Elle s’était tue quelques instants et puis elle avait repris, d’un ton plus confiant.
« Mon vrai nom, c’est Mansi. C’est un nom indien. Mansi, c’est une plante de la prairie. Les mexicains la nomment la Castilleja. Si tu veux, un jour, je te raconterai la légende de la plante nommée Mansi… Ici, presque tout le monde m’appelle Nancy, mais je ne l’aime pas beaucoup, ce prénom. C’est mon mari qui me l’avait donné quand on s’était mis ensemble. Mansi, il trouvait que ça faisait trop indien, alors il m’a appelée Nancy, parce que c’était pratique, presque pareil, et puis ça faisait plus américain. Ça fait vingt ans qu’on m’appelle comme ça, par ici… »

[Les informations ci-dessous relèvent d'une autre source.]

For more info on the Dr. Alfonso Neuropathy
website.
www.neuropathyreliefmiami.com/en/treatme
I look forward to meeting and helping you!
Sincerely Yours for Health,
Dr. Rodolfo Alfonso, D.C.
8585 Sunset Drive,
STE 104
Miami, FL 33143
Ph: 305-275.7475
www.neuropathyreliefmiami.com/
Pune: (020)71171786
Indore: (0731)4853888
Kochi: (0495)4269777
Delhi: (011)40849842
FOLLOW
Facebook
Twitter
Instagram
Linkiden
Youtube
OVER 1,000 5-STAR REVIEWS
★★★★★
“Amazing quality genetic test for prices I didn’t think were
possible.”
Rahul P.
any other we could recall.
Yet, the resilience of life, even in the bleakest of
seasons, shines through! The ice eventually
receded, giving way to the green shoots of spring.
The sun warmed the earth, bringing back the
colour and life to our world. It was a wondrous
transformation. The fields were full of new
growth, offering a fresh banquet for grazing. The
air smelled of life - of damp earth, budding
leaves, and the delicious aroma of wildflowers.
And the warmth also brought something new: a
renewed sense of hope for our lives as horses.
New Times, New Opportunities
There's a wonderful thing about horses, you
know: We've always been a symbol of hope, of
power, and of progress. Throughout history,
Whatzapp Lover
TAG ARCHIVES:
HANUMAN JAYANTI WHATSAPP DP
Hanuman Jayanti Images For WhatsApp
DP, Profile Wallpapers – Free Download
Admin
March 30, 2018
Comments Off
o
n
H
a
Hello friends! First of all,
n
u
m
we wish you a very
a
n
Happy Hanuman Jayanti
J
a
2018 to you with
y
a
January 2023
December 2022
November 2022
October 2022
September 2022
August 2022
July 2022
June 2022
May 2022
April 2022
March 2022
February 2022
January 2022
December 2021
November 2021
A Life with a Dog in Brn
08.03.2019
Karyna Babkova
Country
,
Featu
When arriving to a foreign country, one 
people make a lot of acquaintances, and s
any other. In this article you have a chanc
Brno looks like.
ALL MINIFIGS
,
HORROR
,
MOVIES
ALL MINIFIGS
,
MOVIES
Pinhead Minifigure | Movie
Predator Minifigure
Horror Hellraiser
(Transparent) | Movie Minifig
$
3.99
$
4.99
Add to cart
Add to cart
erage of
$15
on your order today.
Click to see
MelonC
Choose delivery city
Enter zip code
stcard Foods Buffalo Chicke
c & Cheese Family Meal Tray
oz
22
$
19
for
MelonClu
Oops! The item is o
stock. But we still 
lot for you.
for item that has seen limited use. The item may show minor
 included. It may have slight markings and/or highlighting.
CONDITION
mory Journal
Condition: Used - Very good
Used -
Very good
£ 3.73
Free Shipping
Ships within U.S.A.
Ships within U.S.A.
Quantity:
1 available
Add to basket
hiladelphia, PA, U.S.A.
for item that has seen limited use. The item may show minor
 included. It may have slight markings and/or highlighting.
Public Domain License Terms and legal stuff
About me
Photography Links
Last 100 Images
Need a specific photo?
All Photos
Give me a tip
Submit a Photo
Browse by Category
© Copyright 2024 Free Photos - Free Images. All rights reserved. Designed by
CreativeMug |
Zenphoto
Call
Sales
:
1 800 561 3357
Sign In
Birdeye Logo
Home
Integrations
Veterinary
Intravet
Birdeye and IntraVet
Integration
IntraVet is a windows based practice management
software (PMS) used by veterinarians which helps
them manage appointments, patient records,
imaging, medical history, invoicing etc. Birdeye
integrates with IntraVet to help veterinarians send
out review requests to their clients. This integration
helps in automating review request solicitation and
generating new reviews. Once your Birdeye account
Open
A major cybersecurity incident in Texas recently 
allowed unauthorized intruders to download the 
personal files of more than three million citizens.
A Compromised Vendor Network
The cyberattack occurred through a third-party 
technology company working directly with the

Tout en l’écoutant, je réfléchissais à ce qu’elle venait de dire. Elle m’avait appris qu’elle était mariée. J’aurais dû m’en douter : une femme de cet âge, toute seule dans cette maison… Il faudrait que je sois prudent. Et puis surtout, elle avait dit « Un jour, si tu veux, je te raconterai la légende de Mansi… » Un jour ? Qu’est-ce que ça voulait dire “un jour“ ? Qu’elle entendait que je reste chez elle longtemps ? Probablement, sinon elle aurait dit « Tout à l’heure, si tu veux, je te raconterai … » ou « Demain, si tu veux,… » Mais « Un jour… », ça ne pouvait vouloir dire que ça : « Un jour, un de ces jours, bientôt, dans un mois, dans un an… » Il faudrait que je sois très prudent.
— Ce soir, j’ai envie que tu m’appelles Mansi, dit-elle en levant vers moi son visage.
Je chuchotai : « Mansi… c’est joli. Mansi, Mansi, Mansi… » Elle resta longtemps silencieuse. Peut-être appréciait-elle la musique de son nom.
Je croyais qu’elle s’était endormie, quand d’un coup, elle se recroquevilla en chien de fusil et recommença à parler. A présent, sa tête était posée là où quelques instants plus tôt se trouvait le cendrier qu’elle avait écarté pour le poser à côté du lit et, tandis qu’elle entrait dans le récit de sa vie, sa voix résonnait dans mon ventre.